_Task description_
Your response should consist of one number, the count of lines below that contain "планеты".

_Entries supplied_
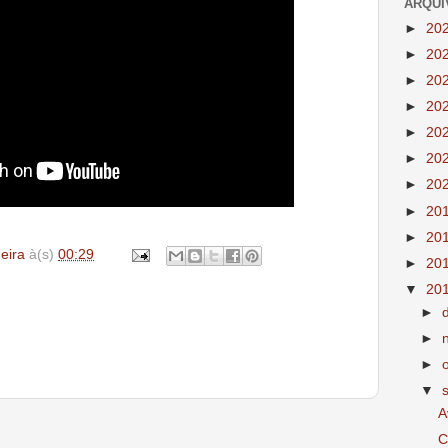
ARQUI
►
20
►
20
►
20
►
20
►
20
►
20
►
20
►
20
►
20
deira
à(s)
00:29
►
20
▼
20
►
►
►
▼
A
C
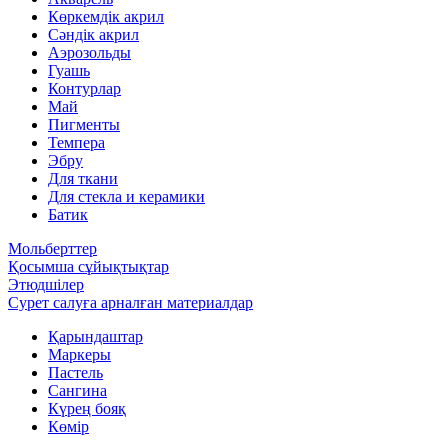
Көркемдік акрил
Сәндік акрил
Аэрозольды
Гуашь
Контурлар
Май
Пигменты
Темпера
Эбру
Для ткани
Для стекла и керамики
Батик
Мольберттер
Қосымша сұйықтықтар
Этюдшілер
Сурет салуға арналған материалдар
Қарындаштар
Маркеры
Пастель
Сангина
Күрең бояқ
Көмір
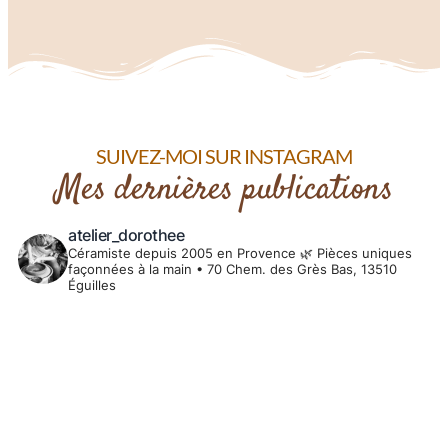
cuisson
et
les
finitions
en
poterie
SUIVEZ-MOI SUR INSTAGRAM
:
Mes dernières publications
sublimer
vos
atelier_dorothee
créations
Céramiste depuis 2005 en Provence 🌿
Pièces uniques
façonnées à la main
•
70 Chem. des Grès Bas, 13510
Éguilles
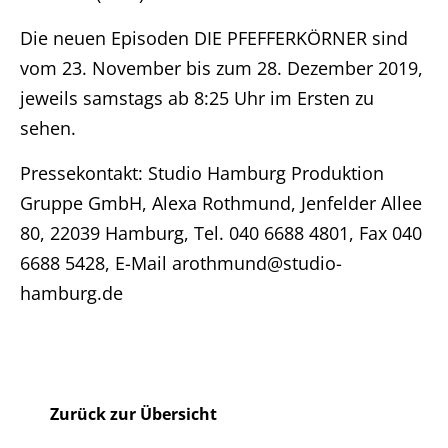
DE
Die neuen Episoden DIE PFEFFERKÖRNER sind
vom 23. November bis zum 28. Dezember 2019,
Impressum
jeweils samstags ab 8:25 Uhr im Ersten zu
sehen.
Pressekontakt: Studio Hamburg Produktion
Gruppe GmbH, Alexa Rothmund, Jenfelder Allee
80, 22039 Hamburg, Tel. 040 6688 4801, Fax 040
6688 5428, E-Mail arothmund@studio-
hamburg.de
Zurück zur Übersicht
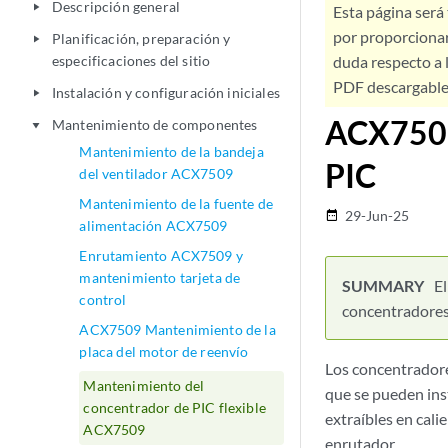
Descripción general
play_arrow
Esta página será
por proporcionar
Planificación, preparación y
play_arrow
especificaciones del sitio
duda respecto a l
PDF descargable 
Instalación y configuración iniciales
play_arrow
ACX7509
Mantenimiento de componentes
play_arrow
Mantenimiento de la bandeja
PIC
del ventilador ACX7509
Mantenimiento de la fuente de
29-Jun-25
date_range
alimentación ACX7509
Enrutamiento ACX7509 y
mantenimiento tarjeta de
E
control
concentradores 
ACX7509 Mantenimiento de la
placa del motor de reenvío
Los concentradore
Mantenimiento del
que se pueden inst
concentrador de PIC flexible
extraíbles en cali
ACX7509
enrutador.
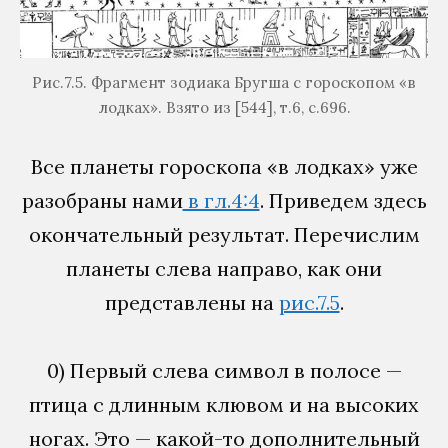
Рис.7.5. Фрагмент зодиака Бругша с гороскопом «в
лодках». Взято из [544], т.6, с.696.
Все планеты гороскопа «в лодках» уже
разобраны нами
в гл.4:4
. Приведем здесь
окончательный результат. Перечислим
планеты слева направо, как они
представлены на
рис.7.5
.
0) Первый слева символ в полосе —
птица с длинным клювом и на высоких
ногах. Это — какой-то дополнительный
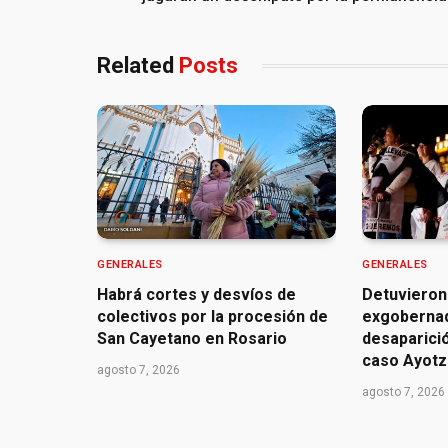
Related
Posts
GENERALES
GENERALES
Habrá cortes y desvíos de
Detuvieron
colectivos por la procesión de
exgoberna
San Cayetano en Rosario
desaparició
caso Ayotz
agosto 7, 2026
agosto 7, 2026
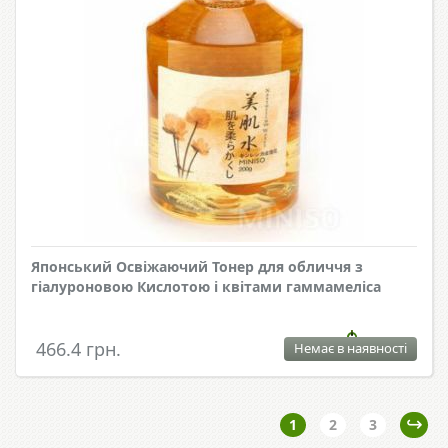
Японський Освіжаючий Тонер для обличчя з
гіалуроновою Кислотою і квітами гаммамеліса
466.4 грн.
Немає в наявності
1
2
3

_Result of this task_
2